How a Single Gene Could Become a Volume Knob for Pain

Harnessing rare genetic mutations could help end America’s opioid epidemic.

ON A SCALE of 1 to 10, how would you rate your pain? Would you say it aches, or would you say it stabs? Does it burn, or does it pinch? How long would you say you’ve been hurting? And are you taking anything for it?

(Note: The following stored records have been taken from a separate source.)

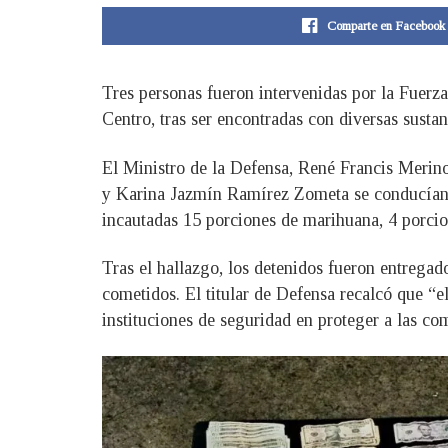
Comparte en Facebook
Tres personas fueron intervenidas por la Fuerz
Centro, tras ser encontradas con diversas sustanc
El Ministro de la Defensa, René Francis Merin
y Karina Jazmín Ramírez Zometa se conducían e
incautadas 15 porciones de marihuana, 4 porcion
Tras el hallazgo, los detenidos fueron entregado
cometidos. El titular de Defensa recalcó que “
instituciones de seguridad en proteger a las co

Steven Pete has no idea how you feel. Sitting in Cassava, a café in Longview, Washington, next to a bulletin board crammed with flyers and promises—your pain-free tomorrow starts today; remember: you’re not alone in your battle against peripheral neuropathy!—he tells me he cannot fathom aches or pinches or the searing scourge of peripheral neuropathy that keep millions of people awake at night or hooked on pills. He was born with a rare neurological condition called congenital insensitivity to pain, and for 36 years he has hovered at or near a 1 on the pain scale. He’s 5′ 8″, with glasses and thinning brown hair, and he has a road map of scars across his body, mostly hidden beneath a T-shirt bearing the partial crests of Batman, Green Lantern, Flash, and Superman. Because he never learned to avoid injury, which is the one thing pain is really good for, he gets injured a lot. When I ask how many bones he’s broken, he lets out a quick laugh.